Quarantine requirements for overseas arrivals have been adjusted in line with improving vaccination rates at home and abroad, with travellers required to provided a negative test from within 72 hours of their departure time before being allowed to board.

Travellers must then return a negative PCR test before they are permitted to leave quarantine.

Taking to Twitter, Shapovalov said he was in good spirits despite feeling some negative symptoms.

"Hi everyone, just wanted to update you that upon my arrival in Sydney, I tested positive for COVID," Shapovalov tweeted.

"I am following all protocols including isolation and letting the people who I've been in contact with know.

"Right now I am experiencing minor symptoms and look forward to getting back on the court when it safe to do so."

Shapvalov, Novak Djokovic unlikely to compete in Sydney's ATP Cup

Meanwhile, Serbian daily Blic is reporting that world No.1 Novak Djokovic will not travel to Sydney for ATP Cup.

Djokovic was named in Serbia's team for the ATP Cup, although the 34-year-old has yet to commit to the Australian Open following the COVID-19 vaccination mandate agreed by Tennis Australia and the Victorian Department of Health.

Djokovic has declined to disclose whether he is vaccinated, citing privacy concerns.

Serbia have been drawn in Group A - along with Norway, Chile and Spain.

Canada are in Group C with Germany, Britain and the United States.

The Blic report quoted an anonymous member of Djokovic's team confirming he wouldn't play in Sydney.

Novak Djokovic has reportedly opted against playing in the ATP Cup in Sydney in the weeks prior to the Australian Open in January next year. (Photo by JOE KLAMAR/AFP via Getty Images)
Novak Djokovic has reportedly opted against playing in the ATP Cup in Sydney in the weeks prior to the Australian Open in January next year. (Photo by JOE KLAMAR/AFP via Getty Images)

“It is 99 per cent sure that Novak won’t go to the ATP Cup.
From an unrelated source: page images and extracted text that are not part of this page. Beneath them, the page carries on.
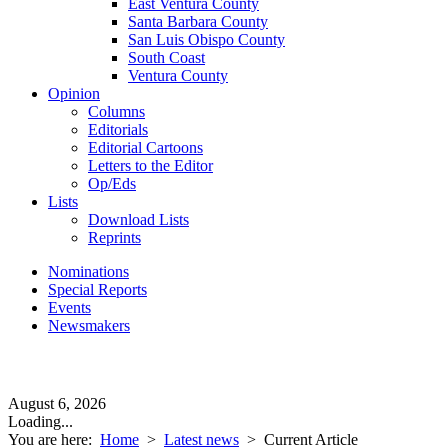
East Ventura County
Santa Barbara County
San Luis Obispo County
South Coast
Ventura County
Opinion
Columns
Editorials
Editorial Cartoons
Letters to the Editor
Op/Eds
Lists
Download Lists
Reprints
Nominations
Special Reports
Events
Newsmakers
August 6, 2026
Loading...
You are here:
Home
>
Latest news
>
Current Article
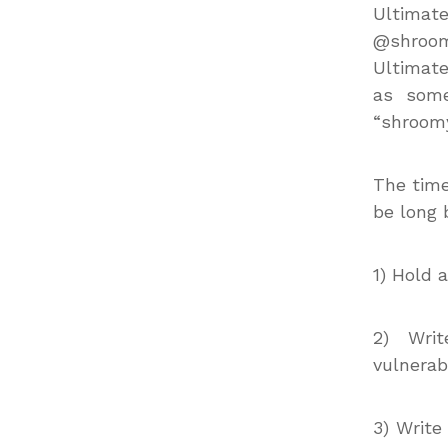
Ultimate
@shroom
Ultimate
as some
“shroomy
The time
be long 
1) Hold 
2) Wri
vulnerabi
3) Write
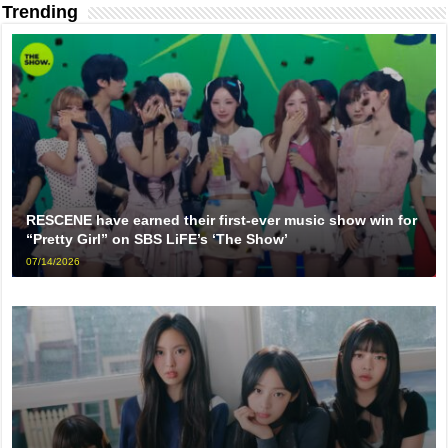
Trending
RESCENE have earned their first-ever music show win for
“Pretty Girl” on SBS LiFE’s ‘The Show’
07/14/2026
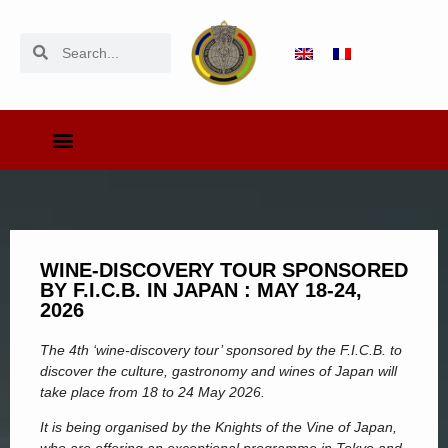
WINE-DISCOVERY TOUR SPONSORED
BY F.I.C.B. IN JAPAN : MAY 18-24,
2026
The 4th ‘wine-discovery tour’ sponsored by the F.I.C.B. to
discover the culture, gastronomy and wines of Japan will
take place from 18 to 24 May 2026.
It is being organised by the Knights of the Vine of Japan,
He is training here (in Belgrade) but he has decided to give that tournament a miss," the source said.

Just before Christmas, Australian Open organiser Craig Tiley reiterated that he was still unsure whether Djokovic would compete at the Australian Open.

The vaccine requirements have prevented Djokovic from confirming whether he will bid for a men's record 21st grand slam title and a 10th Australian Open crown.

“The great thing is that everyone [coming to Australia] is vaccinated,” said Tiley.

“Everyone who is coming in is vaccinated and there will be a small percentage – a very small percentage – that will have a medical exemption.

“So if any player, fan [or] workforce is on site here – you’re either vaccinated or you have a medical exemption that’s approved and you’re on the Australian Immunisation Register.

“That provides us with safety and an extra level of comfort on site.”